Кто-то рванул дверь, и в купе ввалились два милиционера. Впереди шел худощавый молодой лейтенант. Он был подтянут, застегнут на все пуговицы, с черной кожаной папкой под мышкой. За ним пыхтел сержант – пожилой, грузный, в замызганном кителе, с болтающейся спереди, под выпирающим животом, пистолетной кобурой.

– Так… – строго сказал милицейский лейтенант, оглядевшись. – Нам поступило сообщение о происшедшем здесь убийстве.

– Тут еще разбираться надо… – вступился было Самохин.

– Разберемся! – пообещал лейтенант. – Представьтесь, гражданин… – он строго посмотрел на десантника.

– Валерий Николаевич Анохин, гвардии старший лейтенант, воинская часть…

– Вы, гражданин Анохин, признаетесь, что убили этого человека? – прервал его милиционер, указывая на труп.

Десантник обреченно кивнул.

– Да или нет? – настойчиво повторил лейтенант.

– Да… да! – встряхнул головой десантник.

– Ну вот и разобрались. Вы задержаны, гражданин Анохин. Сержант, наручники!

Милиционер буднично, словно за пригоршней семечек, полез в карман брюк, звякнул металлом.

– Руки!

– Что? – непонимающе переспросил старший лейтенант.

– Руки, говорю, дай сюды… – раздраженно прикрикнул сержант.

– Ага… – Десантник вытянул перед собой трясущиеся руки.

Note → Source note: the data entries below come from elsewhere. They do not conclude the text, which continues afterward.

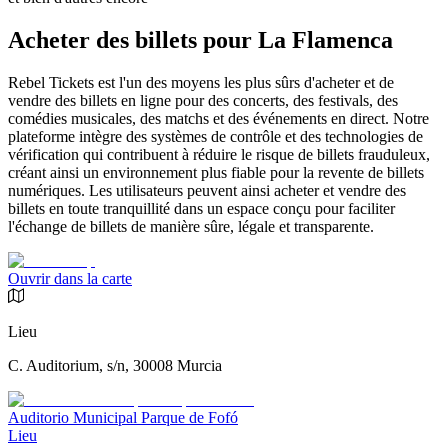
Acheter des billets pour La Flamenca
Rebel Tickets est l'un des moyens les plus sûrs d'acheter et de
vendre des billets en ligne pour des concerts, des festivals, des
comédies musicales, des matchs et des événements en direct. Notre
plateforme intègre des systèmes de contrôle et des technologies de
vérification qui contribuent à réduire le risque de billets frauduleux,
créant ainsi un environnement plus fiable pour la revente de billets
numériques. Les utilisateurs peuvent ainsi acheter et vendre des
billets en toute tranquillité dans un espace conçu pour faciliter
l'échange de billets de manière sûre, légale et transparente.
Ouvrir dans la carte
Lieu
C. Auditorium, s/n, 30008 Murcia
Auditorio Municipal Parque de Fofó
Lieu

Милиционер ловко защелкнул на его запястьях стальные браслеты.

– Оце добрэ! – удовлетворенно выдохнул сержант и хлопнул арестованного по плечу: – Не журись, хлопец!

Десантник диковато глянул на развеселившегося вдруг милицейского сержанта, а потом, поднеся близко к лицу, пристально принялся изучать сковавшие его наручники.

Лейтенант повернулся к Самохину:

– У вас удостоверение при себе? Та-ак… Спасибо. Вы, товарищ майор, можете дать пояснения по этому Делу?

– Нет. Я из другого купе, меня проводница попросила зайти… когда обнаружила, что случилось, – неохотно буркнул Самохин.

– Ну, тогда я вас больше не задерживаю. Если вдруг понадобитесь – найдем. Все-таки в одном ведомстве служим! – улыбнулся лейтенант на прощание.

Пробираясь сквозь толпу сгрудившихся в проходе вагона пассажиров с узлами и чемоданами, Самохин бормотал яростно, ни к кому, впрочем, не обращаясь:

– Ну и дураки-и… Господи, какие же вы все дур-р-раки!

Скрежеща и постанывая, поезд подходил к станции…

Изолятор

Повесть

1

Пятиэтажное здание областного управления внутренних дел приметно отличалось от окружающих построек старой части города, возведенных в конце прошлого века. По задумке архитектора, а возможно, благодаря смекалке нынешних строителей, норовящих сделать все побыстрее да подешевле, с облицовкой фасада главного милицейского дома не мудрили, а оштукатурили так, как принято в тюремных камерах, покрыв стены грубыми цементными нашлепками – «под шубу».